The Leaning Tower of Su’ao 蘇澳斜塔

An apartment block in Suao
An apartment block in Su’ao. What might we find inside?

There are plenty of crummy old apartment blocks in Taiwan, many of them abandoned and left to the elements. I seldom take more than a cursory look any more since they’re so easy to find—just ride or walk around and look for open or broken windows. Most of the time there isn’t much to look at inside and anything valuable or interesting has almost always been removed. Even so, I stopped for a moment to investigate this particular building in Sū'ào 蘇澳, a township in Yílán 宜蘭, and was mildly surprised with what I found.

Entering an apartment block in Suao
The gloomy entrance would suggest nobody lives here any more.

At first I wasn’t entirely sure the place was abandoned. I have a saying for this: “Is it abandoned or just crappy?” You can’t always tell around here. Not that Taiwan isn’t a beautiful country—because it is—but some people tolerate living in buildings so dilapidated that it isn’t immediately obvious whether a place is truly abandoned or not.

A cruddy old door
A cruddy old door. At this point I still entertained the possibility that these might be living residences.
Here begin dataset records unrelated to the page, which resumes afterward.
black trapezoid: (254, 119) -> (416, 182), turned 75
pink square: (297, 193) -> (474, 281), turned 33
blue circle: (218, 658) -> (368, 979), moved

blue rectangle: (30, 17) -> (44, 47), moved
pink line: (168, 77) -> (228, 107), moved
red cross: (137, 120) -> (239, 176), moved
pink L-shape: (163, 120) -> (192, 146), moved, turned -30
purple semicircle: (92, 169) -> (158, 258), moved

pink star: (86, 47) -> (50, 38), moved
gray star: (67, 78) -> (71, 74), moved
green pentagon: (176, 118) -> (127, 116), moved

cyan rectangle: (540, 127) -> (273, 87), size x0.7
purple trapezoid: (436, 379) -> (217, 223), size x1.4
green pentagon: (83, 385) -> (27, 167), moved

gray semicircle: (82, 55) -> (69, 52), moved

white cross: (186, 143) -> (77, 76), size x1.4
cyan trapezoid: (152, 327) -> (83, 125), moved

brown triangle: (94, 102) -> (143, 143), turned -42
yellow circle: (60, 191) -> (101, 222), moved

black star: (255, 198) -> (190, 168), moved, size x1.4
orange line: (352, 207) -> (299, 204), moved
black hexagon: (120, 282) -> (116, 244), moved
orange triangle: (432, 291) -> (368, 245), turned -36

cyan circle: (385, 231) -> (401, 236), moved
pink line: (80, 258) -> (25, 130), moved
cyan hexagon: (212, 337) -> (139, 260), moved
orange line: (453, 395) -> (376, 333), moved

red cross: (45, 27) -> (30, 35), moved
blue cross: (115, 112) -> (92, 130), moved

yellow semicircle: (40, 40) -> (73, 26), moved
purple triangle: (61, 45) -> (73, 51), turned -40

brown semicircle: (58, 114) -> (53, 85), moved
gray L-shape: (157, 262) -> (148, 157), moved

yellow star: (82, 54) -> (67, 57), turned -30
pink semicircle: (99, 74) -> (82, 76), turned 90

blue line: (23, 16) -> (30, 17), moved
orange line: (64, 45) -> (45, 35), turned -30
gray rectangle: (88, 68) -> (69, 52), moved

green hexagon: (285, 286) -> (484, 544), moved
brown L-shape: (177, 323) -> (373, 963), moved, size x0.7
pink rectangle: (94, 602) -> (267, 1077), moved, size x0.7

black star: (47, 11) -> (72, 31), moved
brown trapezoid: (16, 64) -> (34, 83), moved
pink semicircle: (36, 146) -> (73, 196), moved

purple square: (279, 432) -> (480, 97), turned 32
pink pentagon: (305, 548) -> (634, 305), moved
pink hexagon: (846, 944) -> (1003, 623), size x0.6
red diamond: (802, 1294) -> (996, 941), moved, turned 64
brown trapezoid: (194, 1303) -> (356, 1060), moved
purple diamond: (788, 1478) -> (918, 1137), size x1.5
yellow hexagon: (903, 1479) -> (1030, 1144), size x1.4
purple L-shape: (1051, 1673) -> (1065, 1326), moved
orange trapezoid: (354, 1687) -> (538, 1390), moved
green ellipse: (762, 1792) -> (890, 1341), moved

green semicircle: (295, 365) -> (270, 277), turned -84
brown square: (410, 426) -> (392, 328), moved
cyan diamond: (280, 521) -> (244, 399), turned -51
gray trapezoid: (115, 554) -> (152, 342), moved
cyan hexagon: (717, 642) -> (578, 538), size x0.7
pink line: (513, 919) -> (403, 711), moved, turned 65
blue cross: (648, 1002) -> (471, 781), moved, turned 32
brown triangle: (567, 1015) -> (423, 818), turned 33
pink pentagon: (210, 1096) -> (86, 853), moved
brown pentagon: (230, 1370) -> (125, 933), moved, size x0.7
I went up a set of stairs and found closed doors and a lot of junk laying around. My guess is that someone has been using this space for storage—but I still hadn’t entirely discounted the possibility that people still lived here.

Something is not quite right about this
Something is not quite right about this.

By the time I reached the third floor I knew this place was done for. Actually, I was feeling a bit uneasy walking from room to room. Something was not quite right. And then it hit me—the floors weren’t entirely level. The entire building was leaning to one side!

The leaning tower of Suao from the rooftop
The angle of the building is a little more obvious from the rooftop.
The next building over doesn’t look so great either
The next building over doesn’t look so great either.

Why might the entire building lean to one side? My guess is some combination of earthquakes and land subsidence. Yílán 宜蘭 is very seismically active—so much so that there are few tall buildings built here. This may explain why the building was abandoned. Who wants to live in an earthquake-damaged apartment block?

Squatter’s room in an apartment block in Suao
A squatter with a fondness for playing cards.

Well, someone might. I found one room that had obviously been occupied by a squatter, perhaps a migrant fisherman. There were playing cards all around and empty beer bottles. It didn’t look like anyone had been back in a while though.

Twisted staircase in the leaning tower of Suao
Twisted staircase in the leaning tower of Su’ao.
Water pooling against a wall in the leaning tower
Water pooling against a wall in the leaning tower.

Descending the second staircase was a harrowing experience. It looked like the railing had snapped off when the building twisted on its foundation. Water was pooling against the wall throughout the stairwell, visually confirming what I had already felt with my sense of proprioception.

An old mattress in the leaning tower of Suao
An old, decrepit mattress.
Odd angles in the leaning tower of Suao
Everything is at an odd angle in this building.
A weak attempt at barring access to the leaning tower of Suao
Some effort has been undertaken to prevent people from entering.

There wasn’t too much else to see in this particular abandonment. Everything has been cleared out and the damage was not too extreme. That being said, it was an interesting experience to step lightly through a building that has presumably been damaged by earthquakes.